The final demo, Super Smash Flash 2 Beta, was announced on January 25, 2015. It was notable for dropping both the version number and designating itself as a beta version rather than a demo. On May 29, 2017, Super Smash Flash 2 Beta was finally released after almost three years of development. It added various aspects to stand on its own as a game, both present in the official Super Smash Bros. titles, such as Classic Mode (primarily in the vein of Super Smash Bros., but with added elements), and original to the game, such as Arena Mode. Updates to this version are designated with a separate version number starting at 1.0, with the latest update being Beta 1.4.0.1, which was released on May 13, 2025.

==Reception==
Super Smash Flash garnered a mixed critical reception. Though initially reviewed positively, later reviews such as one on FlashGN found the game to be "lacking control", and "simply a buggy and flawed attempt at recreating one of the best fighting games of all time." Despite some poor reviews, Super Smash Flash earned a Newgrounds daily feature award, over 11 million views, and a four star rating, and was later categorized as making "Flash Portal History" for 2006. The game has picked up several other minor awards.

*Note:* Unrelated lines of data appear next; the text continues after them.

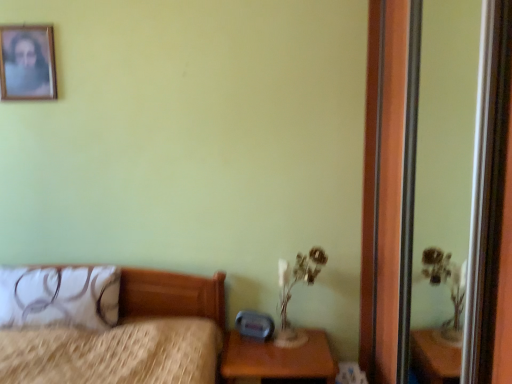 Question: Is transparent glass screen door at right positioned behind white fabric pillow at left?

Choices:
 (A) no
 (B) yes

Answer: (A)

Question: Would you say transparent glass screen door at right is a long distance from white fabric pillow at left?

Choices:
 (A) yes
 (B) no

Answer: (A)

Question: Considering the relative sizes of transparent glass screen door at right and white fabric pillow at left in the image provided, is transparent glass screen door at right shorter than white fabric pillow at left?

Choices:
 (A) no
 (B) yes

Answer: (A)

Question: Can you confirm if transparent glass screen door at right is smaller than white fabric pillow at left?

Choices:
 (A) no
 (B) yes

Answer: (A)

Question: Does transparent glass screen door at right have a lesser width compared to white fabric pillow at left?

Choices:
 (A) yes
 (B) no

Answer: (A)

Question: Is transparent glass screen door at right aimed at white fabric pillow at left?

Choices:
 (A) yes
 (B) no

Answer: (A)

Question: From a real-world perspective, is translucent glass table lamp at lower right positioned over brown wooden nightstand at lower right based on gravity?

Choices:
 (A) yes
 (B) no

Answer: (A)

Question: From the image's perspective, is translucent glass table lamp at lower right above brown wooden nightstand at lower right?

Choices:
 (A) yes
 (B) no

Answer: (A)

Question: Considering the relative positions of translucent glass table lamp at lower right and brown wooden nightstand at lower right in the image provided, is translucent glass table lamp at lower right in front of brown wooden nightstand at lower right?

Choices:
 (A) yes
 (B) no

Answer: (B)

Question: Is brown wooden nightstand at lower right located within translucent glass table lamp at lower right?

Choices:
 (A) no
 (B) yes

Answer: (A)

Question: Is translucent glass table lamp at lower right smaller than brown wooden nightstand at lower right?

Choices:
 (A) yes
 (B) no

Answer: (A)

Question: Is translucent glass table lamp at lower right at the left side of brown wooden nightstand at lower right?

Choices:
 (A) no
 (B) yes

Answer: (A)

Question: From the image's perspective, is wooden picture frame at upper left beneath translucent glass table lamp at lower right?

Choices:
 (A) yes
 (B) no

Answer: (B)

Super Smash Flash 2, though currently "a work in progress", has gained much more traction than its predecessor. It was featured in GamesRadars "10 fan games that shouldn't be ceased or desisted" as #5 while still in its infancy. Shortly before the release of version 0.9b, one writer for the video gaming website Polygon said "There's a low-fi pixel art aesthetic and a sense of freedom that makes Super Smash Flash 2 more appealing to me than the real thing." Super Smash Flash 2s demos maintain over 400,000 plays a day on McLeodGaming alone, and peaked at over 1 million daily plays on January 20, 2013. Notably, the game's work-in-progress v0.9a demo was featured as an indie game at the worldwide Super Smash Bros. tournament Apex 2013, and returned the following two years with subsequent updates.